(Collected data)
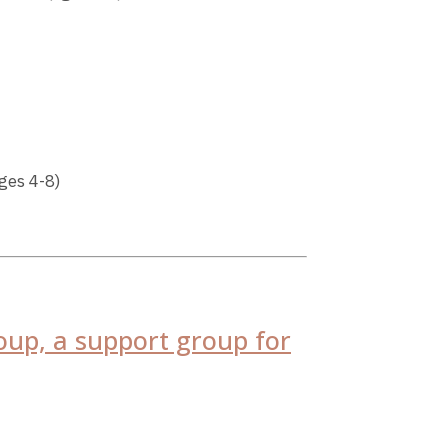
ges 4-8)
oup, a support group for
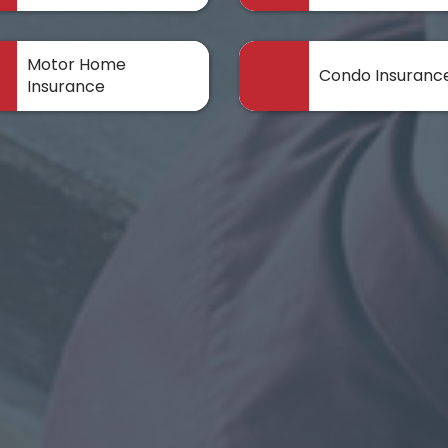
Motor Home
Condo Insuranc
Insurance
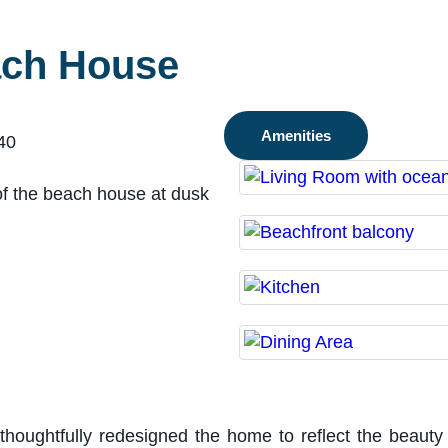
ach House
Amenities
40
oughtfully redesigned the home to reflect the beauty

* [EXERCISE AIM]: The line containing "Condo Insuranc" and every line after it, through the end of the records, are what you should retype exactly. Do not include the pictures.

* [EXPECTED OUTPUT]:
Condo Insuranc
Insurance
ach House
Amenities
40
oughtfully redesigned the home to reflect the beauty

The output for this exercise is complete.